It’s a strange thing that a man has to wear a fat suit to be a love interest for Chrissy Metz’ characters. OK, a little background: The man who plays Kate Pearson’s love interest has a fat suit. It does not take away from the person’s authenticity, but it reveals an ugly truth about the state of Hollywood and Television execs: Those people believe a man cannot accept a woman with a perceived flaw unless they have that flaw themselves, and in a worse manner. It turns out, men in Hollywood are Shallow Hals. Does anybody remember Shallow Hal? It was a movie done in 2001 in which a man has to overcome his defining trait to find true love. I think all of Hollywood should watch it, as a lesson to themselves. This leads me to a sad conclusion: If a man is so shallow that they have to date somebody skinny, the standard of beauty these days, where does that leave a fat girl like me? Alone.
Here’s the trouble with losing weight: I am not a skinny little broomstick. I never was, even at my skinniest. When I weighed 125 pounds, I still had curves. So, there are two choices when dealing with men’s shallowness: Accept loneliness and hate myself, or find a man who is not so shallow.
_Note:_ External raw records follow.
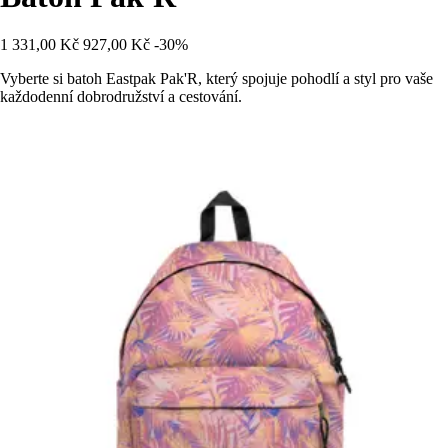
1 331,00 Kč
927,00 Kč
-30%
Vyberte si batoh Eastpak Pak'R, který spojuje pohodlí a styl pro vaše
každodenní dobrodružství a cestování.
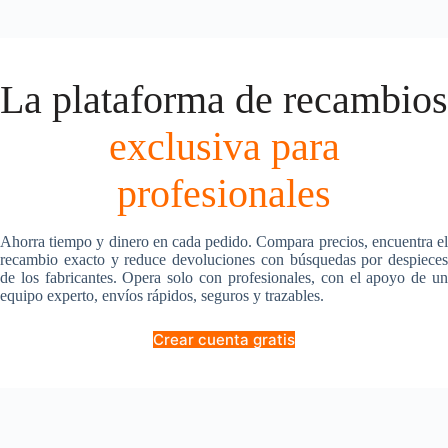
La plataforma de recambios
exclusiva para
profesionales
Ahorra tiempo y dinero en cada pedido. Compara precios, encuentra el
recambio exacto y reduce devoluciones con búsquedas por despieces
de los fabricantes. Opera solo con profesionales, con el apoyo de un
equipo experto, envíos rápidos, seguros y trazables.
Crear cuenta gratis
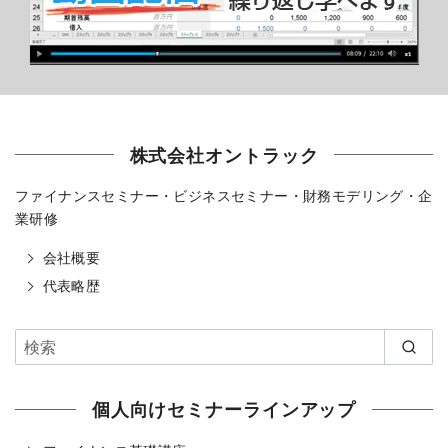
株式会社オントラック
ファイナンスセミナー・ビジネスセミナー・財務モデリング・企
業研修
会社概要
代表略歴
個人向けセミナーラインアップ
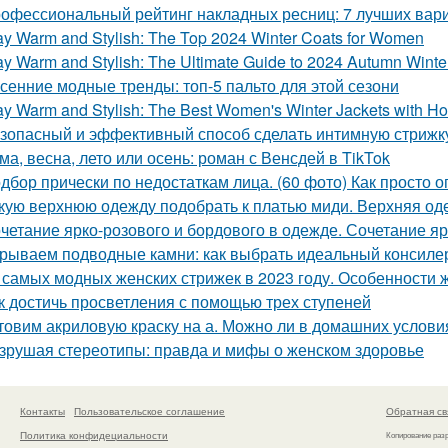
офессиональный рейтинг накладных ресниц: 7 лучших вар
ay Warm and Stylish: The Top 2024 Winter Coats for Women
ay Warm and Stylish: The Ultimate Guide to 2024 Autumn Wint
сенние модные тренды: топ-5 пальто для этой сезони
ay Warm and Stylish: The Best Women's Winter Jackets with Ho
зопасный и эффективный способ сделать интимную стрижк
ма, весна, лето или осень: роман с Венсдей в TikTok
дбор прически по недостаткам лица. (60 фото) Как просто 
кую верхнюю одежду подобрать к платью миди. Верхняя од
четание ярко-розового и бордового в одежде. Сочетание яр
рываем подводные камни: как выбрать идеальный консилер
 самых модных женских стрижек в 2023 году. Особенности ж
к достичь просветления с помощью трех ступеней
товим акриловую краску на а. Можно ли в домашних услови
зрушая стереотипы: правда и мифы о женском здоровье
Контакты
Пользовательское соглашение
Обратная св
Политика конфидециальности
Копирование раз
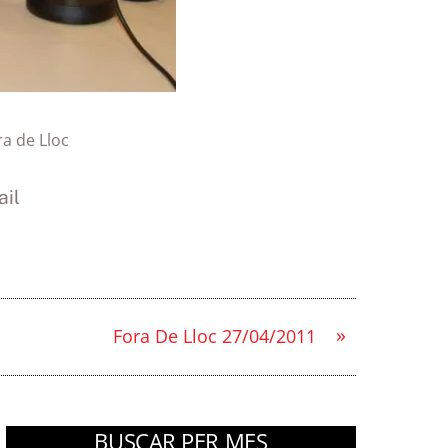
ra de Lloc
il
»
Fora De Lloc 27/04/2011
BUSCAR PER MES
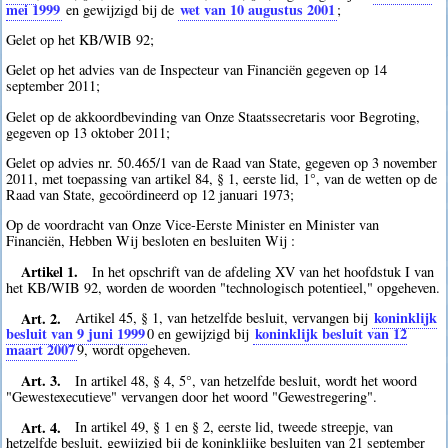
mei 1999
wet van 10 augustus 2001
en gewijzigd bij de
;
Gelet op het KB/WIB 92;
Gelet op het advies van de Inspecteur van Financiën gegeven op 14
september 2011;
Gelet op de akkoordbevinding van Onze Staatssecretaris voor Begroting,
gegeven op 13 oktober 2011;
Gelet op advies nr. 50.465/1 van de Raad van State, gegeven op 3 november
2011, met toepassing van artikel 84, § 1, eerste lid, 1°, van de wetten op de
Raad van State, gecoördineerd op 12 januari 1973;
Op de voordracht van Onze Vice-Eerste Minister en Minister van
Financiën, Hebben Wij besloten en besluiten Wij :
Artikel 1.
In het opschrift van de afdeling XV van het hoofdstuk I van
het KB/WIB 92, worden de woorden "technologisch potentieel," opgeheven.
Art. 2.
koninklijk
Artikel 45, § 1, van hetzelfde besluit, vervangen bij
besluit van 9 juni 1999
koninklijk besluit van 12
0
en gewijzigd bij
maart 2007
9
, wordt opgeheven.
Art. 3.
In artikel 48, § 4, 5°, van hetzelfde besluit, wordt het woord
"Gewestexecutieve" vervangen door het woord "Gewestregering".
Art. 4.
In artikel 49, § 1 en § 2, eerste lid, tweede streepje, van
hetzelfde besluit, gewijzigd bij de koninklijke besluiten van 21 september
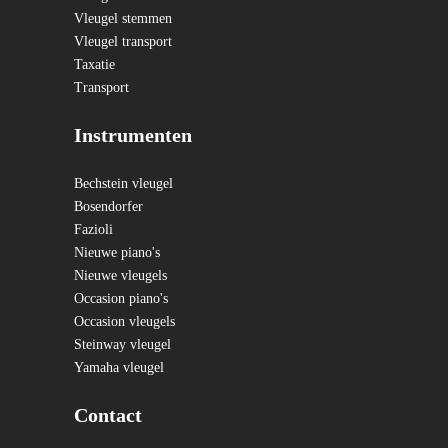
Vleugel stemmen
Vleugel transport
Taxatie
Transport
Instrumenten
Bechstein vleugel
Bosendorfer
Fazioli
Nieuwe piano's
Nieuwe vleugels
Occasion piano's
Occasion vleugels
Steinway vleugel
Yamaha vleugel
Contact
But where is a man who is not as shallow? How far away from the media must I roam to find this golden man?
Recently, I’ve been going over some of my posts. I’ve noticed a pattern of pity and self-loathing. Will I die alone? Am I pretty enough for love? Am I too fat for love? It has come to me what I have been doing, and what drives these posts. I have been listening to what the haters say, and not what the people who love me say. It’s a vicious cycle. The haters scream and shout, while those who love you are drowned out. It’s vicious what I’ve been listening to. Well, it’s time to make a definite change. I’ve come here to say NO MORE. It’s time I reverse my ears and listen to those who really love me – those who say that love is there, even if it’s not in a partner.
Autistic people find love. I have known a chemist/inventor who has been in Time Magazine, and she has been married for years. Of course, no one has to marry their partner, but isn’t that sweet? I have decided this: If I am bound to find a soul mate, they will come at the right time. If not, oh well. Maybe I can look at the other ways people can be loved – you know, without partners.
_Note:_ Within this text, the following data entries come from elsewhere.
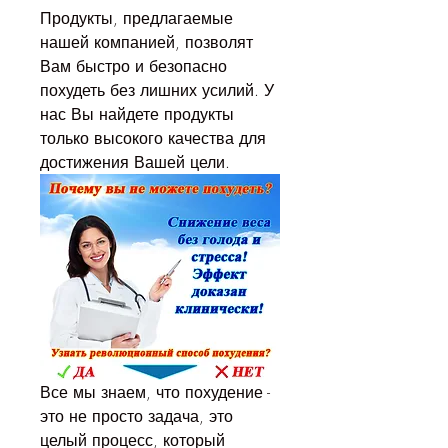
Продукты, предлагаемые 
нашей компанией, позволят 
Вам быстро и безопасно 
похудеть без лишних усилий. У 
нас Вы найдете продукты 
только высокого качества для 
достижения Вашей цели.
Все мы знаем, что похудение - 
это не просто задача, это 
целый процесс, который 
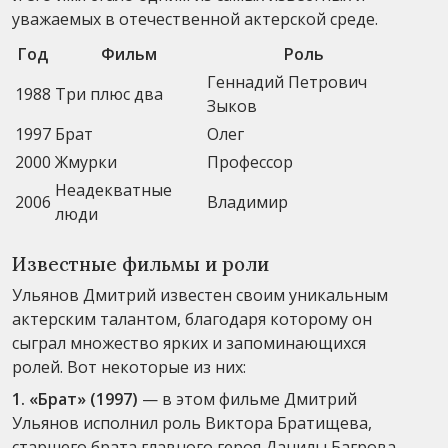
уважаемых в отечественной актерской среде.
Год
Фильм
Роль
Геннадий Петрович
1988
Три плюс два
Зыков
1997
Брат
Олег
2000
Жмурки
Профессор
Неадекватные
2006
Владимир
люди
Известные фильмы и роли
Ульянов Дмитрий известен своим уникальным
актерским талантом, благодаря которому он
сыграл множество ярких и запоминающихся
ролей. Вот некоторые из них:
1. «Брат» (1997)
— в этом фильме Дмитрий
Ульянов исполнил роль Виктора Братищева,
старшего брата главного героя Данилы Багрова.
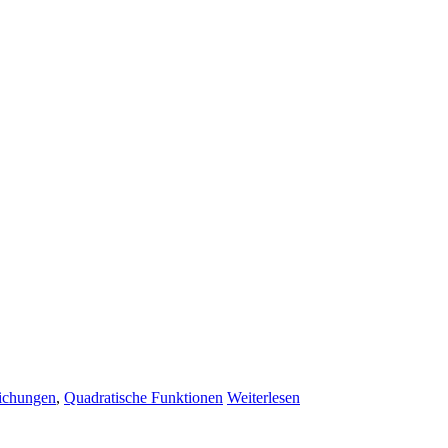
ichungen
,
Quadratische Funktionen
Weiterlesen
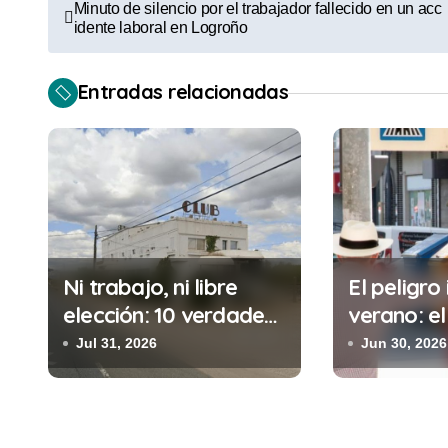
N
Minuto de silencio por el trabajador fallecido en un acc
idente laboral en Logroño
a
v
Entradas relacionadas
e
g
a
c
i
Ni trabajo, ni libre
El peligro 
elección: 10 verdades
verano: el
ó
urgentes sobre la
cometes 
Jul 31, 2026
Jun 30, 2026
n
abolición de la
minutos e
prostitución
(y la ileg
d
puede cos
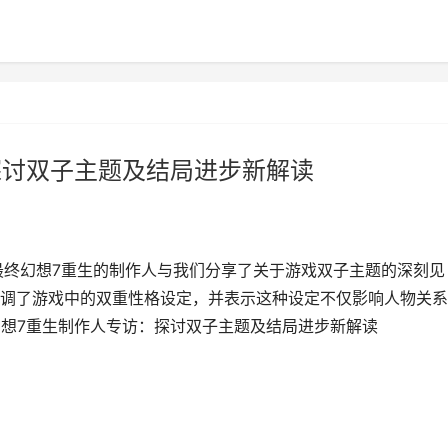
：探讨双子主题及结局进步新解读
最终幻想7重生的制作人与我们分享了关于游戏双子主题的深刻见
调了游戏中的双重性格设定，并表示这种设定不仅影响人物关系
终幻想7重生制作人专访：探讨双子主题及结局进步新解读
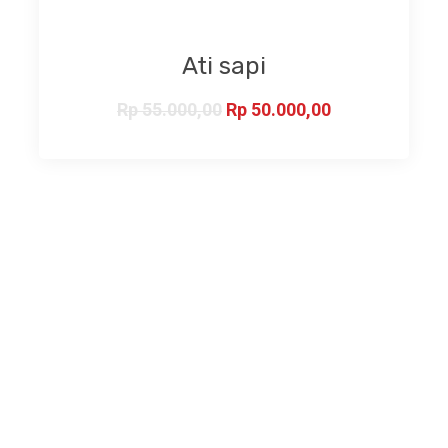
Ati sapi
Rp
55.000,00
Rp
50.000,00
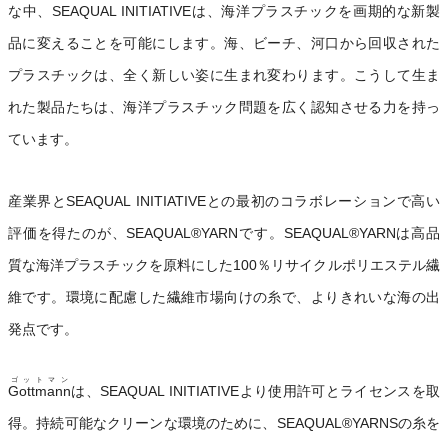
な中、SEAQUAL INITIATIVEは、海洋プラスチックを画期的な新製
品に変えることを可能にします。海、ビーチ、河口から回収された
プラスチックは、全く新しい姿に生まれ変わります。こうして生ま
れた製品たちは、海洋プラスチック問題を広く認知させる力を持っ
ています。
産業界とSEAQUAL INITIATIVEとの最初のコラボレーションで高い
評価を得たのが、SEAQUAL®YARNです。SEAQUAL®YARNは高品
質な海洋プラスチックを原料にした100％リサイクルポリエステル繊
維です。環境に配慮した繊維市場向けの糸で、よりきれいな海の出
発点です。
ゴットマン
Gottmann
は、SEAQUAL INITIATIVEより使用許可とライセンスを取
得。持続可能なクリーンな環境のために、SEAQUAL®YARNSの糸を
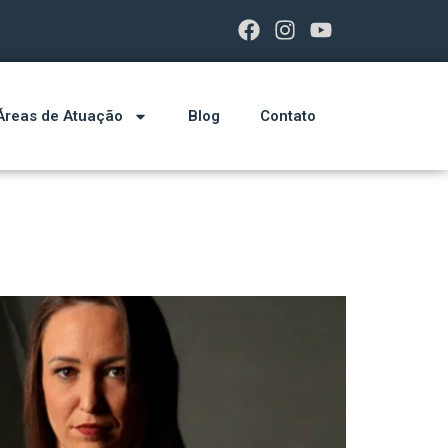
Áreas de Atuação
Blog
Contato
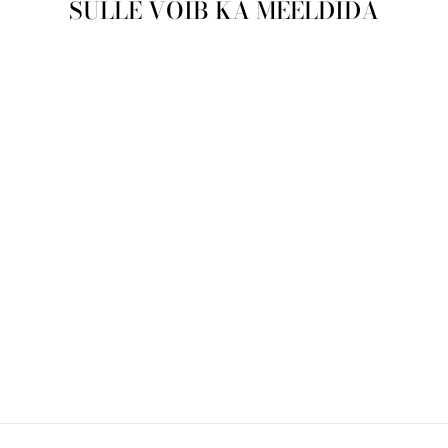
SULLE VÕIB KA MEELDIDA
Läbimüüdud
Naiste käekell
Anne Klein
AK/2052BKST
ANNE KLEIN
€229,00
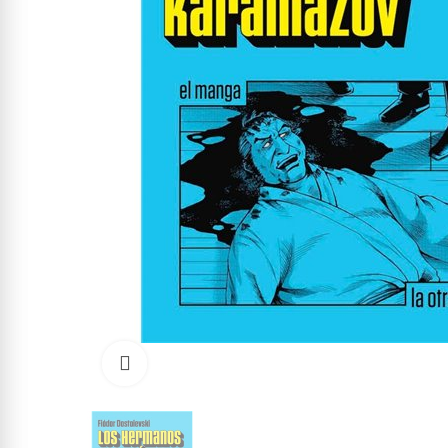
Click to enlarge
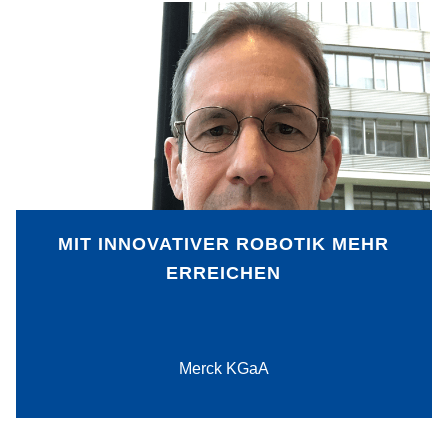
Bereits 1976 führte Merck den Vorläufer
eines autonom fahrenden
Transportfahrzeugs ein. Heute sind
zahlreiche Roboterlösungen in ganz
verschiedenen Bereichen des
Unternehmens im Einsatz. Sie steigern
die Effizienz und Zuverlässigkeit von
Prozessen, entlasten Menschen und
erhöhen die Sicherheit am Arbeitsplatz.
MIT INNOVATIVER ROBOTIK MEHR
ERREICHEN
PDF-Download
Merck KGaA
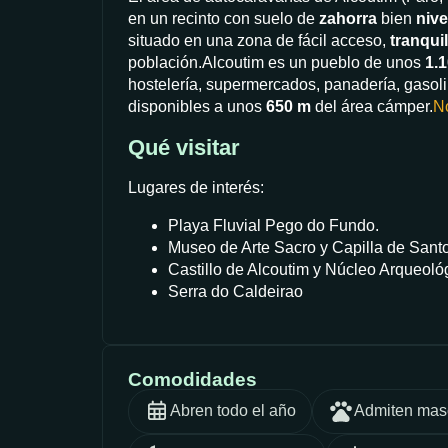
en un recinto con suelo de
zahorra
bien
niv
situado en una zona de fácil acceso,
tranqui
población.Alcoutim es un pueblo de unos
1.
hostelería, supermercados, panadería, gasoli
disponibles a unos
650 m
del área cámper.
N
Qué visitar
Lugares de interés:
Playa Fluvial Pego do Fundo.
Museo de Arte Sacro y Capilla de Santo
Castillo de Alcoutim y Núcleo Arqueoló
Serra do Caldeirao
Comodidades
Abren todo el año
Admiten mas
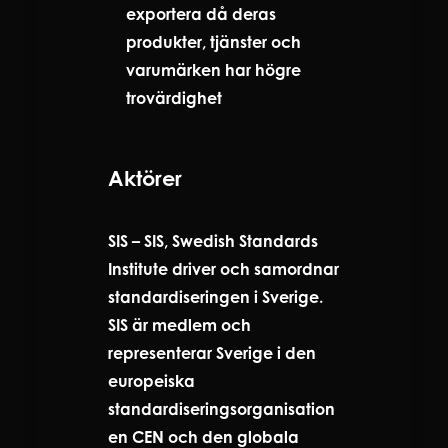
exportera då deras
produkter, tjänster och
varumärken har högre
trovärdighet
Aktörer
SIS – SIS, Swedish Standards
Institute driver och samordnar
standardiseringen i Sverige.
SIS är medlem och
representerar Sverige i den
europeiska
standardiseringsorganisation
en CEN och den globala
I’m going to go off script and talk about this – it’s related: Ashley Graham – yes, the plus-size Sports Illustrated swimsuit cover model – says she’s not ashamed of her body. Why should she be ashamed of it? She’s a Sports Illustrated swimsuit cover model! Even now, I can hear the cracking and crumbling of the plaster statue of broomstick beauty dictatorship. I’m not a broomstick, but why does that have to shut me out of love and acceptance? It’s sickening.
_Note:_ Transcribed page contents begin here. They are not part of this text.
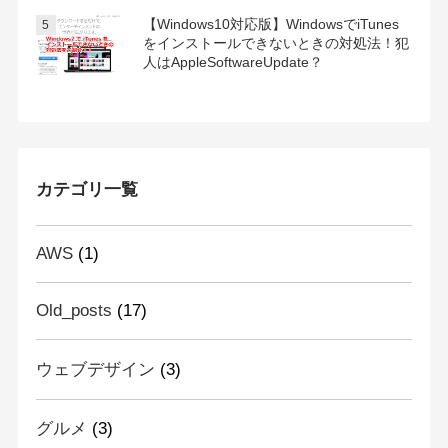
【Windows10対応版】WindowsでiTunes
をインストールできないときの対処法！犯
人はAppleSoftwareUpdate？
カテゴリ一覧
AWS
(1)
Old_posts
(17)
ウェブデザイン
(3)
グルメ
(3)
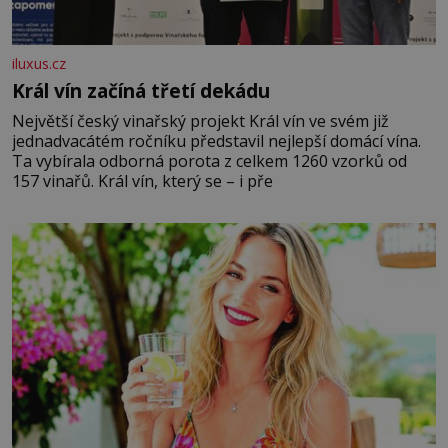
iluxus.cz
Král vín začíná třetí dekádu
Největší český vinařský projekt Král vín ve svém již
jednadvacátém ročníku představil nejlepší domácí vína.
Ta vybírala odborná porota z celkem 1260 vzorků od
157 vinařů. Král vín, který se – i pře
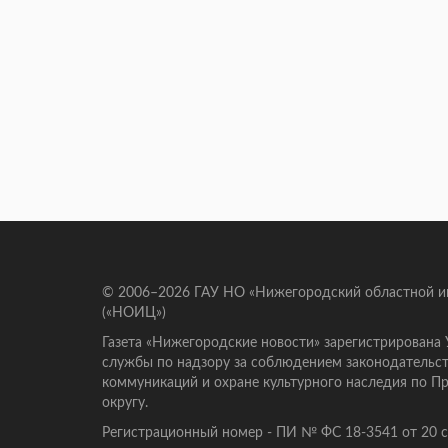
© 2006–2026 ГАУ НО «Нижегородский областной 
(«НОИЦ»)
Газета «Нижегородские новости» зарегистрирована
службы по надзору за соблюдением законодательст
коммуникаций и охране культурного наследия по 
округу.
Регистрационный номер - ПИ № ФС 18-3541 от 20 се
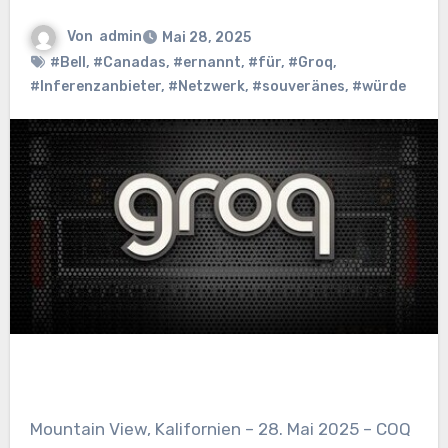
Von
admin
Mai 28, 2025
#Bell
,
#Canadas
,
#ernannt
,
#für
,
#Groq
,
#Inferenzanbieter
,
#Netzwerk
,
#souveränes
,
#würde
Mountain View, Kalifornien – 28. Mai 2025 – COQ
The worst part of it is this: It recurs almost every now and then. It’s like a pain that flares up with this trigger or that trigger, and I want it to stop. I want to stop feeling like I am inadequate to find and give/receive love. I’m tired of being disqualified because of things I can barely control, let alone things I can NOT control. I can’t control that I’m autistic. I can’t control that I’m short and stocky. I can’t control your attitude, either. So why lament about it?